During tests, however, the robotic arm was not able to adjust to the quickly changing motions of the system. Once funding for the next phase of the study becomes available, a more responsive robotic arm will be installed to improve the accuracy of the wave-wind-structure interactions.

“We were able to show that it’s possible to accurately replicate the motion of the platforms — aerodynamic forces included — in what we would call operational sea and wind states, with predictable winds and predictable waves,” Robertson said. “But what we really need to determine is what happens in heavy seas, strong winds, or catastrophic failures, like if a mooring line breaks or a turbine blade snaps. That’s the kind of information that will drive the actual structural design of full-size platforms.”

The West Coast’s wind energy future

The floating turbines envisioned for the West Coast will be enormous. The platforms are likely to span 100 meters or more and weigh thousands of tons. Their masts will reach 150 meters tall, and each turbine blade will be longer than a football field. The structures will reside 20 to 30 miles offshore in tracts leased by the federal government; even at those grand heights, they will not be overtly visible from the mainland.

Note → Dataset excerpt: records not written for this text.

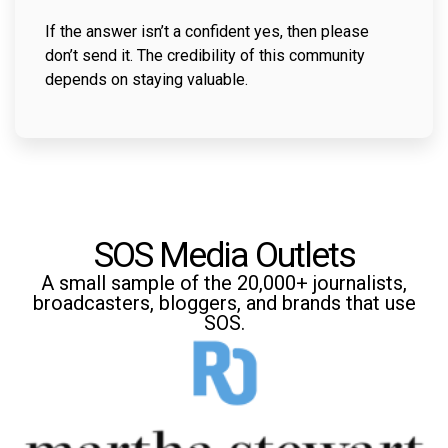
If the answer isn’t a confident yes, then please
don’t send it. The credibility of this community
depends on staying valuable.
SOS Media Outlets
A small sample of the 20,000+ journalists,
broadcasters, bloggers, and brands that use
SOS.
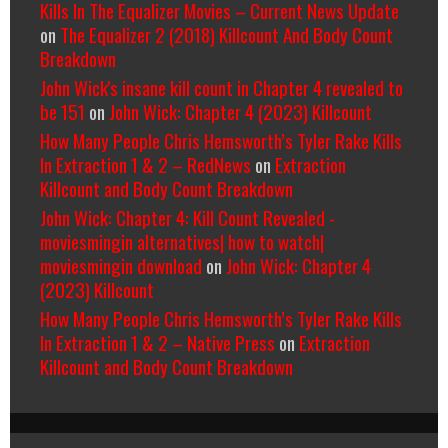
Kills In The Equalizer Movies – Current News Update
on
The Equalizer 2 (2018) Killcount And Body Count
Breakdown
John Wick's insane kill count in Chapter 4 revealed to
be 151
on
John Wick: Chapter 4 (2023) Killcount
How Many People Chris Hemsworth’s Tyler Rake Kills
In Extraction 1 & 2 – RedNews
on
Extraction
Killcount and Body Count Breakdown
John Wick: Chapter 4: Kill Count Revealed -
moviesmingin alternatives| how to watch|
moviesmingin download
on
John Wick: Chapter 4
(2023) Killcount
How Many People Chris Hemsworth’s Tyler Rake Kills
In Extraction 1 & 2 – Native Press
on
Extraction
Killcount and Body Count Breakdown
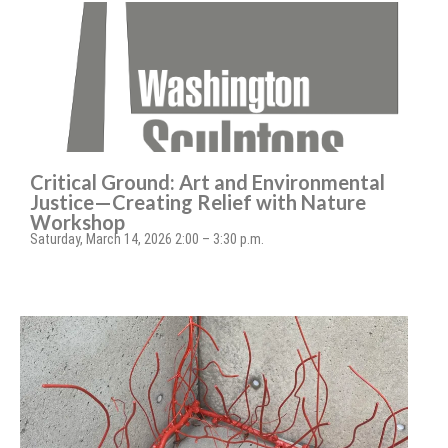
Critical Ground: Art and Environmental
Justice—Creating Relief with Nature
Workshop
Saturday, March 14, 2026 2:00 – 3:30 p.m.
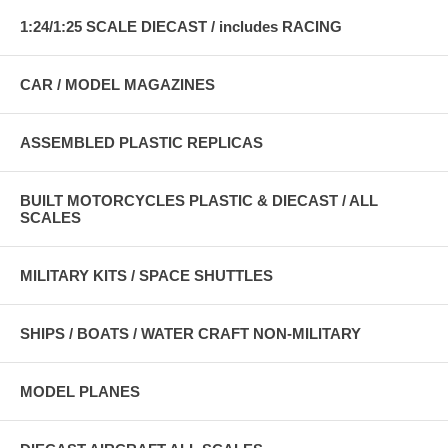
1:24/1:25 SCALE DIECAST / includes RACING
CAR / MODEL MAGAZINES
ASSEMBLED PLASTIC REPLICAS
BUILT MOTORCYCLES PLASTIC & DIECAST / ALL
SCALES
MILITARY KITS / SPACE SHUTTLES
SHIPS / BOATS / WATER CRAFT NON-MILITARY
MODEL PLANES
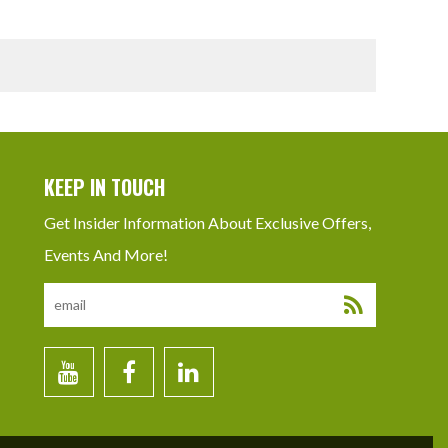
KEEP IN TOUCH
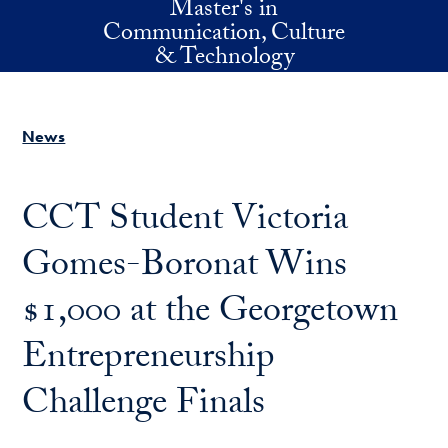
Master's in
Skip to main content
Communication, Culture
& Technology
News
CCT Student Victoria
Gomes-Boronat Wins
$1,000 at the Georgetown
Entrepreneurship
Challenge Finals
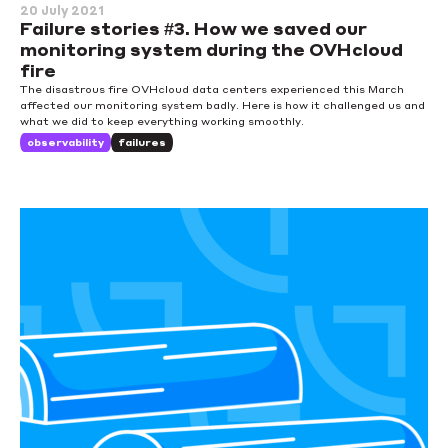
20 July 2021
Failure stories #3. How we saved our
monitoring system during the OVHcloud
fire
The disastrous fire OVHcloud data centers experienced this March
affected our monitoring system badly. Here is how it challenged us and
what we did to keep everything working smoothly.
observability
failures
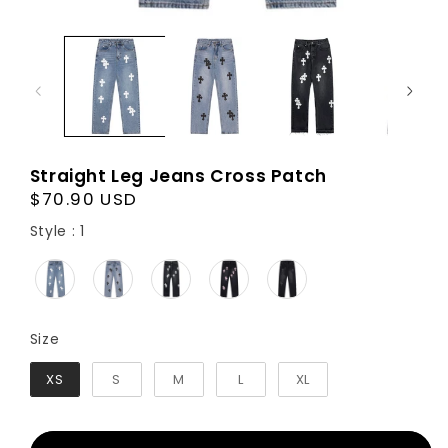
Straight Leg Jeans Cross Patch
Regular
$70.90 USD
price
Style
Style
:
1
Size
Size
XS
S
M
L
XL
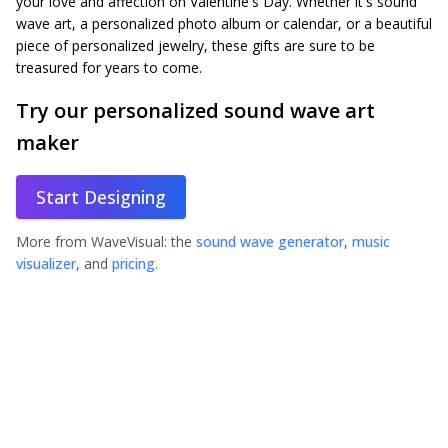
your love and affection on Valentine's Day. Whether it's sound
wave art, a personalized photo album or calendar, or a beautiful
piece of personalized jewelry, these gifts are sure to be
treasured for years to come.
Try our personalized sound wave art
maker
Start Designing
More from WaveVisual: the
sound wave generator
,
music
visualizer
, and
pricing
.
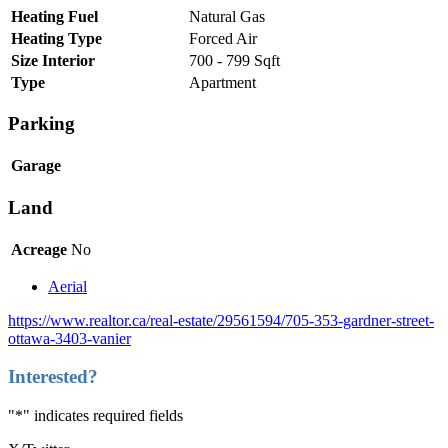
Heating Fuel
Natural Gas
Heating Type
Forced Air
Size Interior
700 - 799 Sqft
Type
Apartment
Parking
Garage
Land
Acreage
No
Aerial
https://www.realtor.ca/real-estate/29561594/705-353-gardner-street-
ottawa-3403-vanier
Interested?
"
*
" indicates required fields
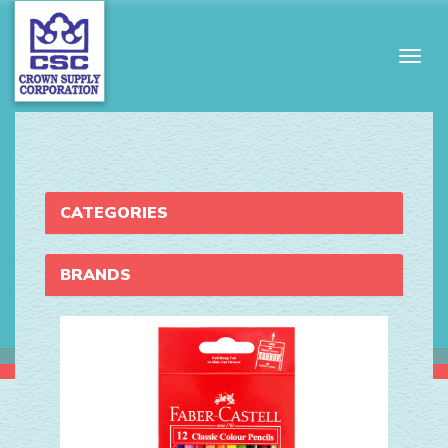
Togg
navig
CATEGORIES
BRANDS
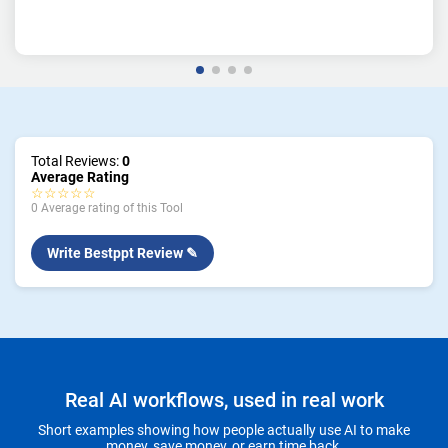
Total Reviews:
0
Average Rating
☆☆☆☆☆
0 Average rating of this Tool
Write Bestppt Review ✎
Real AI workflows, used in real work
Short examples showing how people actually use AI to make
money, save money, or earn time back.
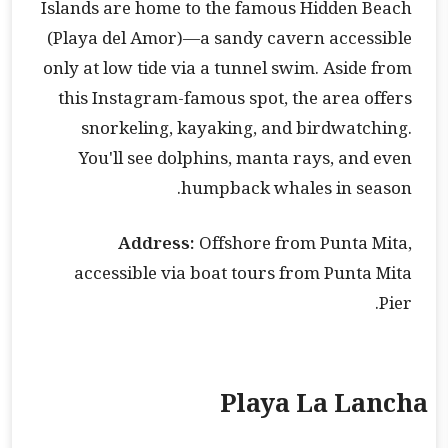
Islands are home to the famous Hidden Beach
(Playa del Amor)—a sandy cavern accessible
only at low tide via a tunnel swim. Aside from
this Instagram-famous spot, the area offers
snorkeling, kayaking, and birdwatching.
You'll see dolphins, manta rays, and even
humpback whales in season.
Address:
Offshore from Punta Mita,
accessible via boat tours from Punta Mita
Pier.
Playa La Lancha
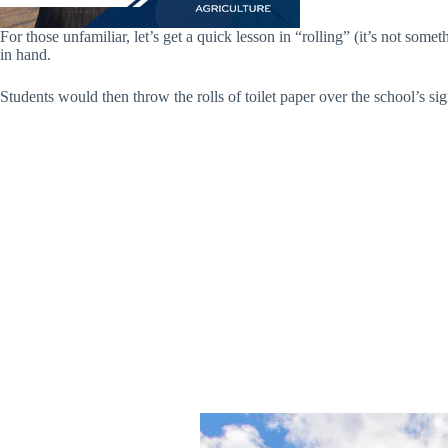
For those unfamiliar, let’s get a quick lesson in “rolling” (it’s not some
in hand.
Students would then throw the rolls of toilet paper over the school’s sig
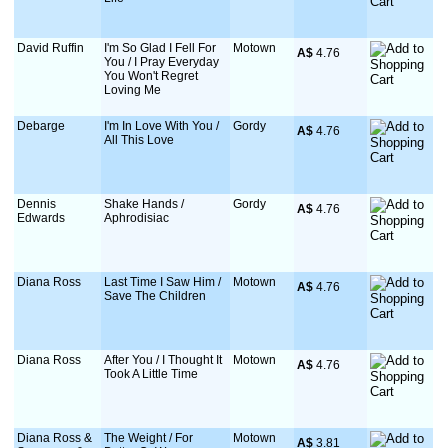
David Ruffin
I'm So Glad I Fell For
Motown
A$
 4.76
You / I Pray Everyday
You Won't Regret
Loving Me
Debarge
I'm In Love With You /
Gordy
A$
 4.76
All This Love
Dennis
Shake Hands /
Gordy
A$
 4.76
Edwards
Aphrodisiac
Diana Ross
Last Time I Saw Him /
Motown
A$
 4.76
Save The Children
Diana Ross
After You / I Thought It
Motown
A$
 4.76
Took A Little Time
Diana Ross &
The Weight / For
Motown
A$
 3.81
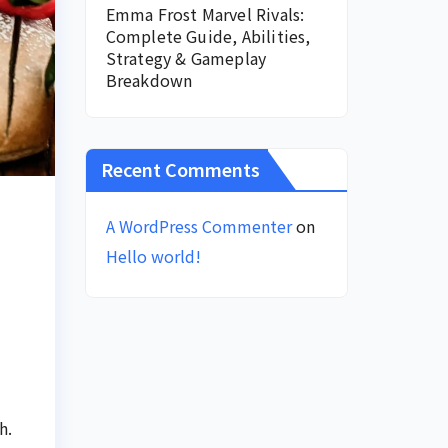
Emma Frost Marvel Rivals:
Complete Guide, Abilities,
Strategy & Gameplay
Breakdown
Recent Comments
A WordPress Commenter
on
Hello world!
h.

Big and tall are desirable attributes for offshore wind turbines. The wind becomes more consistent as altitude increases, and the higher the blades reach, the more wind will hit them, which translates into lower costs per megawatt-hour, Robertson noted.

The DOE estimates that the cost of building and installing commercial-scale floating wind farms will be about 50% more than the cost of comparable fixed-bottom arrays, but that they will eventually become economically viable. And because larger turbines produce more energy than smaller ones, fewer units will be needed to generate more electricity, creating economies of scale and further suppressing costs. The energy industry expects that a single floating turbine off the West Coast will generate about 15 megawatts. Currently, the largest fixed-bottom offshore turbines produce about 6 MW, while typical onshore turbines produce 2-3 MW.

“Among the challenges for offshore wind is that the platforms are incredibly large, they’re incredibly expensive, and they require a significant amount of port infrastructure that just doesn’t exist yet on the West Coast,” Robertson said.

He calls the dilemma a technology option without an infrastructure solution, but there may be ways to change that.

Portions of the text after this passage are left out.